PROVIDED INFORMATION Block Start

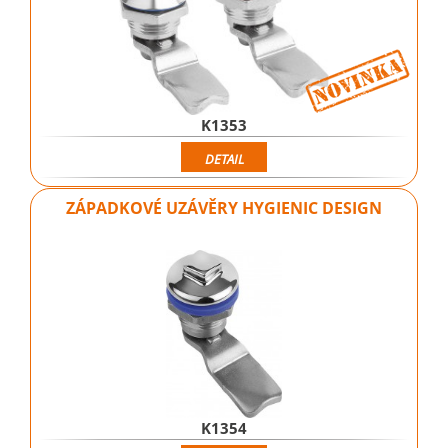
K1353
DETAIL
ZÁPADKOVÉ UZÁVĚRY HYGIENIC DESIGN
K1354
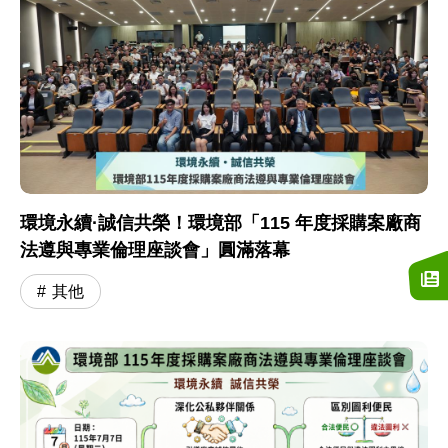
環境永續·誠信共榮！環境部「115 年度採購案廠商
法遵與專業倫理座談會」圓滿落幕
其他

PROVIDED INFORMATION Block End

Leave out the pictures and copy the rest of the material above exactly.

K1353
DETAIL
ZÁPADKOVÉ UZÁVĚRY HYGIENIC DESIGN
K1354
環境永續·誠信共榮！環境部「115 年度採購案廠商
法遵與專業倫理座談會」圓滿落幕
其他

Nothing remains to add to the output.